Re: Correlations



On Apr 16, 6:18 pm, omri-piano <omrit1...@xxxxxxxxx> wrote:
On Apr 17, 1:12 am, Ray Koopman <koop...@xxxxxx> wrote:
On Apr 15, 7:24 am, Ray Koopman <koop...@xxxxxx> wrote:
On Apr 14, 5:53 am, omri-piano <omrit1...@xxxxxxxxx> wrote:
On Apr 13, 8:56 pm, Ray Koopman <koop...@xxxxxx> wrote:
On Apr 13, 7:48 am, omri-piano <omrit1...@xxxxxxxxx> wrote:
Could anyone help out on this one?
Say X and Y are independent and each normally distributed ~N(0,1)
and Z=X+Y. Now, say we simulate a (very large) random sample of X
and Y and compute Z for each pair, so we have triplets {Zi,Xi,Yi}.
Then, we take all the triplets for which Zi=2 (or a narrow range
around this constant). It is easy to see that for this subset
of the sample, X will be inversely correlated with Y, i.e.,
Corr(X,Y) < 0.
[1] Can we analytically calculate what the correlation will
converge to (remember, we know the distributions of X and Y)?
[2] If, instead of Zi=2 we take the subset for which Zi>2.
Will X and Y be also correlated here? Can we analytically
calculate it as in [1]?
Thanks!
Omri.

For [2], rotate the axes:
let U = (X+Y)/sqrt[2], V = (Y-X)/sqrt[2].
U and V are independent standard normal.
X+Y > 2 implies U > sqrt[2].
The mean and variance of U|U>c are m = f[c]/Q[c] and v = 1-m(m-c),
where f and Q are the standard normal pdf and complementary cdf.
V|U is still standard normal.

The inverse transformations are X=(U-V)/sqrt[2], Y=(U+V)/sqrt[2].
var[X|U>c] = var[Y|U>c] = (v + 1)/2.
cov[(X,Y)|U>c] = (v - 1)/2.
corr[(X,Y)|U>c] = (v - 1)/(v + 1) = -m(m-c)/(2 - m(m-c)).
If c = sqrt[2] the correlation is -.728769

Thanks to all, especially Ray and Scott for the detailed answers.
Two follow-ups, if I may:
[A] What happens if we take 2<Zi<3, can you also quantify the
correlation of X and Y?

Same logic as before, except you need the variance of a standard
normal variable that has been truncated on both the left and right,
instead of only on the left.
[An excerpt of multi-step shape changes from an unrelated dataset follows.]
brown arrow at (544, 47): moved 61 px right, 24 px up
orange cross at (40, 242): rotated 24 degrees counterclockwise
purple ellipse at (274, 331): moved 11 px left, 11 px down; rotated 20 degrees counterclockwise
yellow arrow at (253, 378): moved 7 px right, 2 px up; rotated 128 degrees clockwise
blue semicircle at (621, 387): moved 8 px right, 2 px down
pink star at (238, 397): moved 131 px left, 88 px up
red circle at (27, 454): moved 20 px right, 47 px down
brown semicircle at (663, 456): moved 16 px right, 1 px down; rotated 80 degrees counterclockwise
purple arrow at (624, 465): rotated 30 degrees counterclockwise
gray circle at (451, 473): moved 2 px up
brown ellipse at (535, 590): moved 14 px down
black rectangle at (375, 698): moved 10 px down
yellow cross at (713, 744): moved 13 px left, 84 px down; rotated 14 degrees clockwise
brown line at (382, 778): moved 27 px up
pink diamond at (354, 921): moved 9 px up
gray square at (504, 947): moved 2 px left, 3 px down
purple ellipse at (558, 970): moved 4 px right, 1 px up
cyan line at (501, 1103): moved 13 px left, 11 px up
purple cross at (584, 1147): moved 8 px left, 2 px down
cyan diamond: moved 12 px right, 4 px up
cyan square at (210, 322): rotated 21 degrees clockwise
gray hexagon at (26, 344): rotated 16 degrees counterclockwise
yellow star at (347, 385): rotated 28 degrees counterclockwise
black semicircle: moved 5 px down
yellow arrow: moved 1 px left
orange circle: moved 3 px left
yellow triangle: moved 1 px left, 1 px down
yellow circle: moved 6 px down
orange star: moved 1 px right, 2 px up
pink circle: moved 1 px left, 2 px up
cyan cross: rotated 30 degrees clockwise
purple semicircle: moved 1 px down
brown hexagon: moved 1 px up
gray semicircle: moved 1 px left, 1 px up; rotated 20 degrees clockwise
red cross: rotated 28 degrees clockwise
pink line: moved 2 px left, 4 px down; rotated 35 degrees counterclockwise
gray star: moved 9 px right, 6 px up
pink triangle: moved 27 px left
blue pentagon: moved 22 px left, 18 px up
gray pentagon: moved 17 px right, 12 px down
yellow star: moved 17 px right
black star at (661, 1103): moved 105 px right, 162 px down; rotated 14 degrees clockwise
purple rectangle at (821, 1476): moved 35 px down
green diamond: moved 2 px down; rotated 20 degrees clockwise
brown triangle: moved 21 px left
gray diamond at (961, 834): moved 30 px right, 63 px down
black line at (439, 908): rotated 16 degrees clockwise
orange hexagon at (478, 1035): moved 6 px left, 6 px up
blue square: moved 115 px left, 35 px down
You should be able to work out the
rest from what has already been posted.

[B] If the distributions of X and Y are not standard normal,
but are instead say Gamma or Poisson distributed with known
parameters, can we still reach an analytical answer?

There may be some special cases that work out nicely,
but in general it is either difficult or impossible.

Hi Ray, a few Qs on your detailed develpment above:
- You write "m = f[c]/Q[c]" but I think you mean E[U|U>c]/Q[c],
since f[c] is just the PDF at c...?
- How did you get the variance of U|U>c, v = 1 - m(m-c)?

Here are some useful factoids about left-truncated
and doubly-truncated standard normal distributions.

I follow the Mathematica notation convention that uses square
bracket for function arguments and parentheses for grouping.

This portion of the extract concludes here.